24th Mar 2014 09:55
LONDON (Alliance News) - Quadrise Fuels International PLC Monday reported a narrowed loss for the first half of its financial year after the year-earlier period was hit by a writedown on the company's Canadian assets.
The developer of fuel oil alternatives for the shipping, refining and power generation markets isn't currently earning any revenues and so its losses are mainly down to costs and expenses. Its loss from continuing operations for the six months to end-December, 2013 was GBP1.8 million, compared with a loss of GBP3.4 million a year earlier when the company had booked a GBP1.8 million writedown of its Canadian assets.
Its cash reserves stood at GBP2.1 million on December 31, 2013, down from GBP4.0 million a year earlier, but earlier this month it raised GBP10.7 million in a placing. It thinks it should now have enough money to accelerate the development of its various potential products.
"We expect a change in pace to build progressively through 2014 as the company transitions from pre-commercial development to substantive commercial operations with our key clients and partners in the marine and power sectors," Chairman Ian Williams said in a statement.

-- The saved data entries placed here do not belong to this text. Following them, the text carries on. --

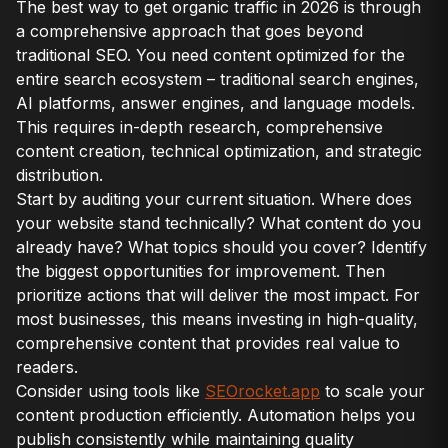
The best way to get organic traffic in 2026 is through
a comprehensive approach that goes beyond
traditional SEO. You need content optimized for the
entire search ecosystem – traditional search engines,
AI platforms, answer engines, and language models.
This requires in-depth research, comprehensive
content creation, technical optimization, and strategic
distribution.
Start by auditing your current situation. Where does
your website stand technically? What content do you
already have? What topics should you cover? Identify
the biggest opportunities for improvement. Then
prioritize actions that will deliver the most impact. For
most businesses, this means investing in high-quality,
comprehensive content that provides real value to
readers.
Consider using tools like
SEOrocket.app
to scale your
content production efficiently. Automation helps you
publish consistently while maintaining quality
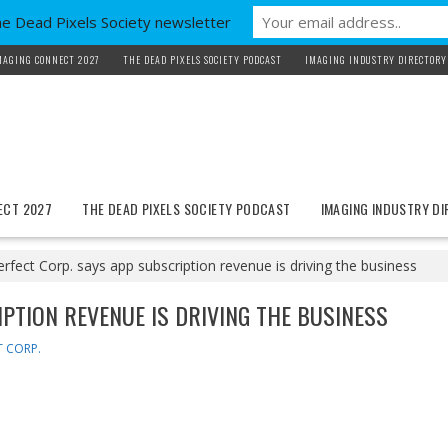
he Dead Pixels Society newsletter
MAGING CONNECT 2027
THE DEAD PIXELS SOCIETY PODCAST
IMAGING INDUSTRY DIRECTORY
ECT 2027
THE DEAD PIXELS SOCIETY PODCAST
IMAGING INDUSTRY D
erfect Corp. says app subscription revenue is driving the business
IPTION REVENUE IS DRIVING THE BUSINESS
T CORP.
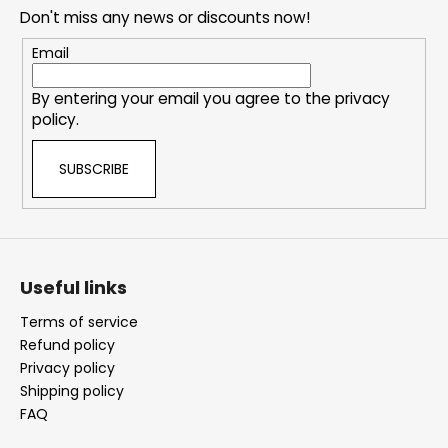
e
Don't miss any news or discounts now!
r
Email
By entering your email you agree to the
privacy
policy
.
SUBSCRIBE
Useful links
Terms of service
Refund policy
Privacy policy
Shipping policy
FAQ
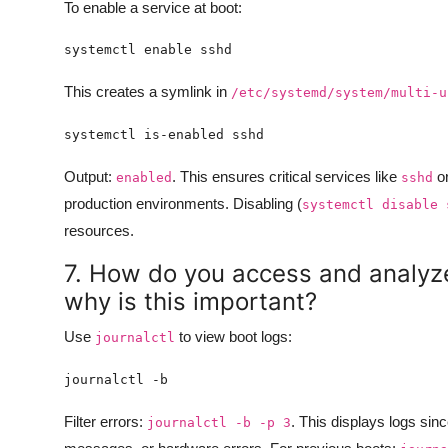
To enable a service at boot:
This creates a symlink in
/etc/systemd/system/multi-u
Output:
. This ensures critical services like
o
enabled
sshd
production environments. Disabling (
systemctl disable 
resources.
7. How do you access and analyz
why is this important?
Use
to view boot logs:
journalctl
Filter errors:
. This displays logs sin
journalctl -b -p 3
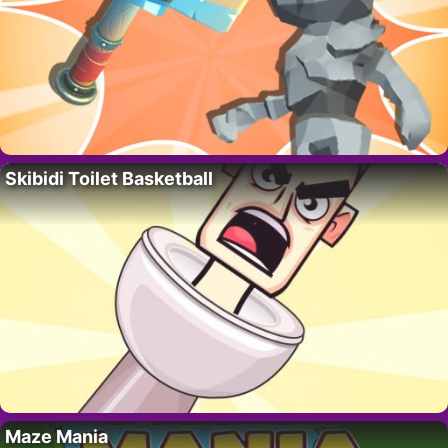
Skibidi Toilet Basketball
Maze Mania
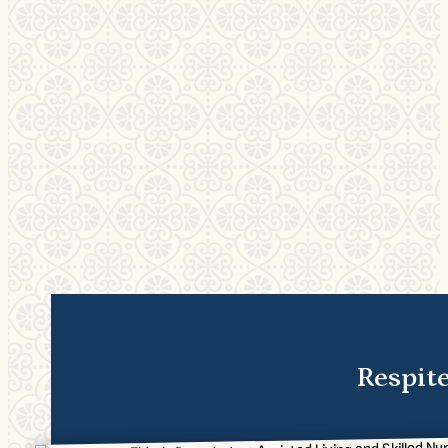
Respit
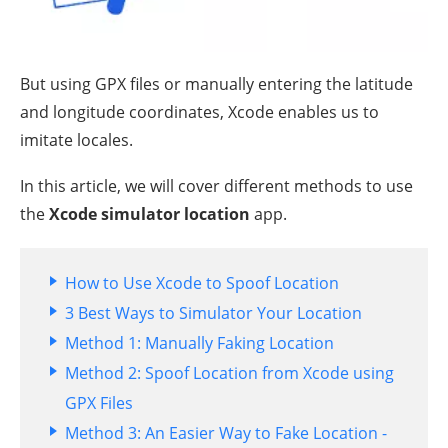
But using GPX files or manually entering the latitude
and longitude coordinates, Xcode enables us to
imitate locales.
In this article, we will cover different methods to use
the
Xcode simulator location
app.
How to Use Xcode to Spoof Location
3 Best Ways to Simulator Your Location
Method 1: Manually Faking Location
Method 2: Spoof Location from Xcode using
GPX Files
Method 3: An Easier Way to Fake Location -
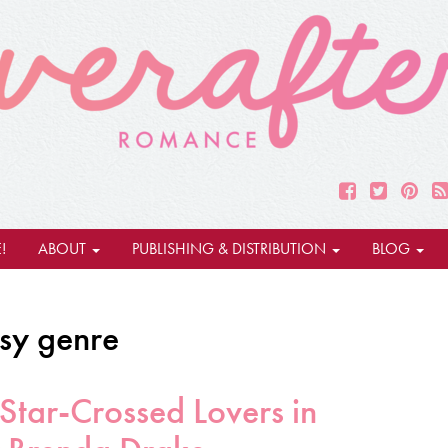
!
ABOUT
PUBLISHING & DISTRIBUTION
BLOG
asy genre
Star-Crossed Lovers in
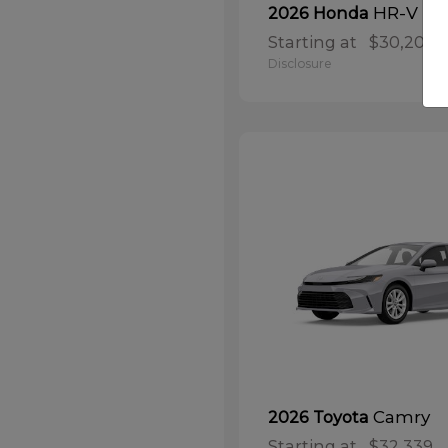
HR-V
2026 Honda
Starting at
$30,208
Disclosure
Camry
2026 Toyota
Starting at
$32,339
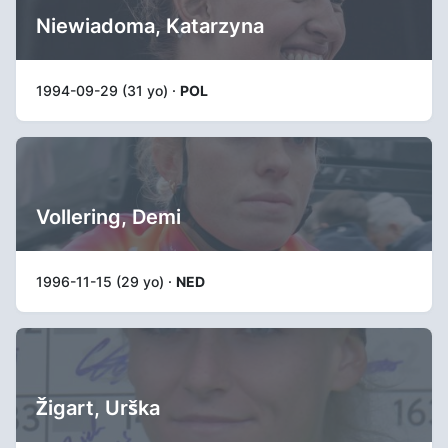
Niewiadoma, Katarzyna
1994-09-29 (31 yo) ·
POL
Vollering, Demi
1996-11-15 (29 yo) ·
NED
Žigart, Urška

The company's main potential product is its MSAR fuel and technology.
It claims its MSAR technology can render heavy hydrocarbons easier to use by producing a low viscosity fuel oil using water instead of oil-based diluents. That would benefit refiners by freeing up distillates used to extract heavy oil from the bottom of a barrel to produce fuel oil. It has already produced a bunker fuel using the technology, which is currently being tested at sea.
Quadrise Fuels shares were down 0.1% at 35.347 pence Monday morning.